On the restructure, Jack said: “Restructuring terms have not changed. Nominal net bond debt should fall by £490m and the MTM losses on swaps should fall by £153m. The cost to equity shareholders is £50m of PLC cash and equity dilution, with bondholders having 85% of the post-restructuring equity. The only difference in these details to our note dated 27 May 2014, is that gross bond debt has fallen by another £19m in the last month.

“Under the terms, debt would fall by 27%. Despite this, cash at PLC would be minimal and no equity dividends would be payable for the foreseeable future. We estimate nominal net debt/EBITDA should fall to 7.6x immediately after the restructuring, to 7.0x in 2016E, from 9.3x in 2013.

“These terms now have a high level of support, including institutions who own/control c.59% of the bond notes and c.54% of Punch’s equity. This transaction requires 75% approval from all asset classes. The board expects the implementation of the restructuring proposals to complete by 19 November, but this first requires noteholders (meeting on 18 July) to vote to extend the covenant waiver request from 4 August (to 19 November).”

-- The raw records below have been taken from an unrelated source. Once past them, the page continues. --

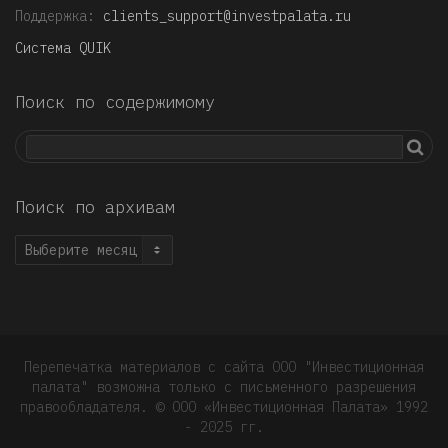
Поддержка:
clients_support@investpalata.ru
Система QUIK
Поиск по содержимому
Поиск по архивам
Поиск
по
архивам
Перепечатка материалов с сайта ООО "Инвестиционная
палата" возможна только с письменного разрешения
правообладателя. © OOO «Инвестиционная Палата» 1992
- 2025 гг.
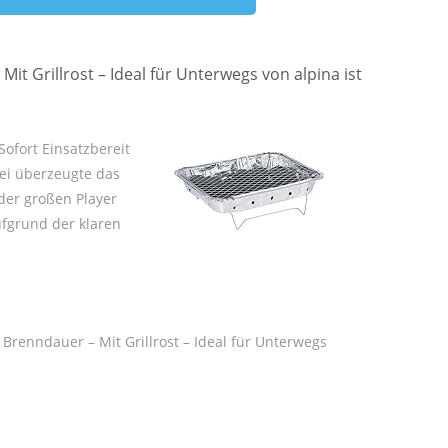
it Grillrost – Ideal für Unterwegs von alpina ist
Sofort Einsatzbereit
bei überzeugte das
 der großen Player
ufgrund der klaren
 Brenndauer – Mit Grillrost – Ideal für Unterwegs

Punch said like-for-like net income in its core estate remained at +1.4% in Q3. “The 1.4% increase is slightly ahead of our 0.8% full year assumption and 1% guidance,” said Jack.

He pointed out that the stabalisation comes despite “tougher” comps (H1: -4.5%; Q3: -0.7; Q4: 0.4%).

“This year, the company is also on track to generate at least the forecast £100m of net disposal proceeds and invest £45m of capex in the core estate (average spend: c.£100k per pub). We are holding our 2014E forecast of £40.4m PBT (consensus: £40.5m).

Jack added: “Our forecasts are broadly in line with guidance for LFL net income to rise 1-2% in 2015E and by 2% pa from 2016E, resulting in EBITDA stabilising at c.£200m. Thus, the £80-90m annual decline in net debt from 2015E should equate to the value transferred into equity. It is equivalent to 18% of the post-restructuring market capitalisation.

“Our 10p target price equates to 9.6x 2015E EV/EBITDA, a slight discount to Enterprise Inns’ 9.9x (2015E).”